Zaizer zazza Zaizer zazza - 1 month ago 6
Python Question

Why is the maximum recursion depth in python 1000?

I was curious about what the MRD (maximum recursion depth) is in python, so i wrote this:

def call(n):
print (n)
return call(n+1)

call(1)


The end result was 979, wich is a peculiar number for me. I could not find anywhere why this number is the standard. As i am a self taught programmer i would apreciate it being explained in simple terms.

EDIT: apperantly it's supposed to be a 1000, but why this number?

wim wim
Answer

Here is a better test:

n = 0

def test_recursion_limit():
    def call():
        global n
        n += 1
        call()
    try:
        call()
    except RuntimeError:
        print(n)

test_recursion_limit()

If you put it in spam.py and execute that, it should return 998 for both python2 and python3. It's one stack frame short because of the initial test_recursion_limit frame.

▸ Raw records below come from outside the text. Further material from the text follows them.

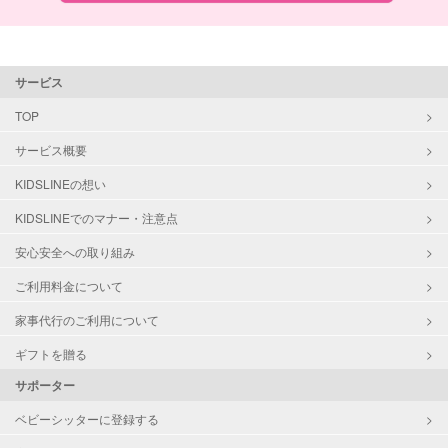
サービス
TOP
サービス概要
KIDSLINEの想い
KIDSLINEでのマナー・注意点
安心安全への取り組み
ご利用料金について
家事代行のご利用について
ギフトを贈る
サポーター
ベビーシッターに登録する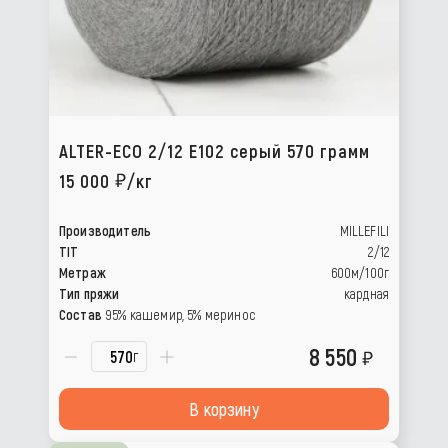
ALTER-ECO 2/12 E102 серый 570 грамм
15 000
/кг
Производитель
MILLEFILI
TIT
2/12
Метраж
600м/100г
Тип пряжи
кардная
Состав
95% кашемир, 5% меринос
8 550
г
В корзину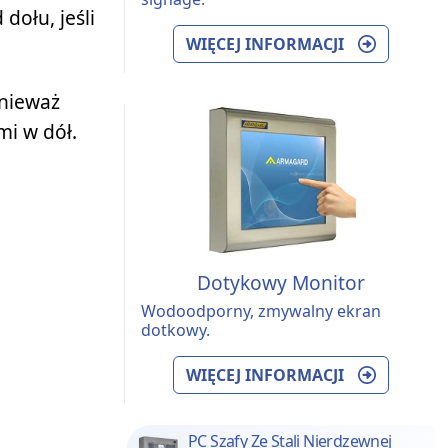
dołu, jeśli
WIĘCEJ INFORMACJI
nieważ
i w dół.
Dotykowy Monitor
Wodoodporny, zmywalny ekran
dotkowy.
WIĘCEJ INFORMACJI
PC Szafy Ze Stali Nierdzewnej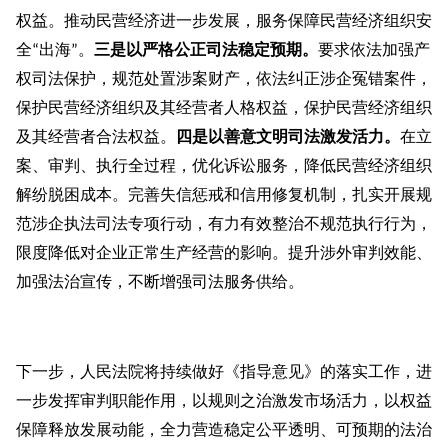
权益。推动民营经济进一步发展，服务保障民营经济组织安
全
出海
。
三是以严格公正司法稳定预期。
要求依法加强产
“
”
权司法保护，规范处置涉案财产，依法纠正涉企冤错案件，
保护民营经济组织及其经营者人格权益，保护民营经济组织
及其经营者合法权益。
四是以善意文明司法激发活力。
在立
案、审判、执行全过程，优化诉讼服务，降低民营经济组织
解纷脱困成本。完善失信惩戒和信用修复机制，扎实开展规
范涉企执法司法专项行动，有力有效整治不规范执行行为，
限度降低对企业正常生产经营的影响。提升涉外审判效能、
加强法治宣传，不断增强司法服务供给。
下一步，人民法院将持续做好《指导意见》的落实工作，进
一步发挥审判职能作用，以规则之治激发市场活力，以权益
保障释放发展动能，全力营造稳定公平透明、可预期的法治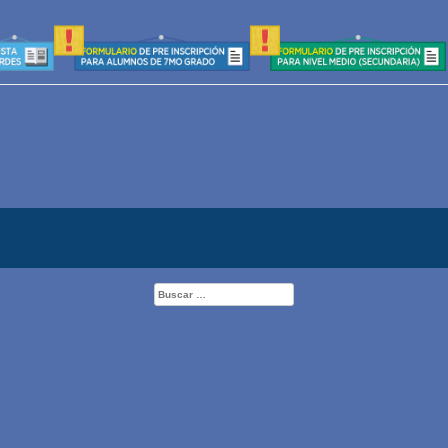
Buscar: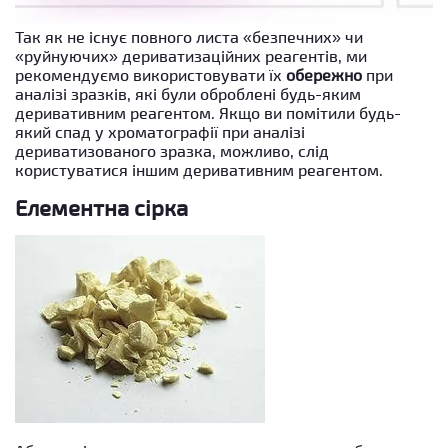
Так як не існує повного листа «безпечних» чи
«руйнуючих» дериватизаційних реагентів, ми
рекомендуємо використовувати їх
обережно
при
аналізі зразків, які були оброблені будь-яким
деривативним реагентом. Якщо ви помітили будь-
який спад у хроматографії при аналізі
дериватизованого зразка, можливо, слід
користуватися іншим деривативним реагентом.
Елементна сірка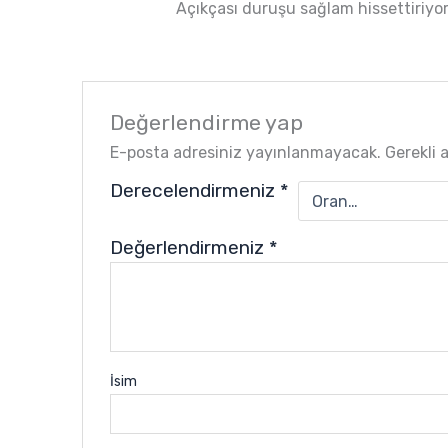
Açıkçası duruşu sağlam hissettiriyor.
5
oy aldı
Değerlendirme yap
E-posta adresiniz yayınlanmayacak.
Gerekli 
Derecelendirmeniz
*
Değerlendirmeniz
*
İsim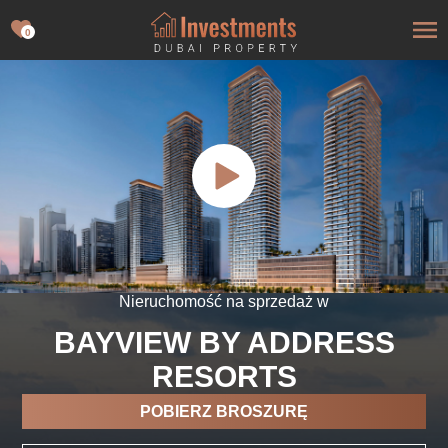
0
Nieruchomość na sprzedaż w
BAYVIEW BY ADDRESS
RESORTS
POBIERZ BROSZURĘ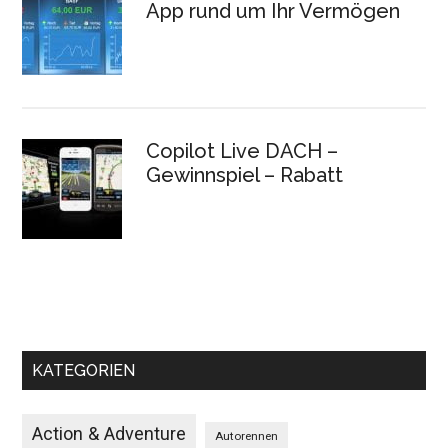
App rund um Ihr Vermögen
Copilot Live DACH –
Gewinnspiel – Rabatt
KATEGORIEN
Action & Adventure
Autorennen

If you're running in a REPL such as ipython, you are already inside a few frames, so you will see a lower count - it's not that the recursion limit is undershot, it's that the implementation of the REPL itself uses some stack frames.

>>> # freshly opened ipython session
>>> import inspect
>>> len(inspect.stack())
10

You can check the current recursion limit by calling sys.getrecursionlimit() function. The default value of 1000 is chosen as a sensible default, it's a safeguard against eclipsing system resources when you accidentally execute an infinitely recursive call. That's very easy to do when mucking around with custom __getattr__ implementations, for example.

If you're blowing the stack legitimately and you need to increase the limit, it can be modified with sys.setrecursionlimit.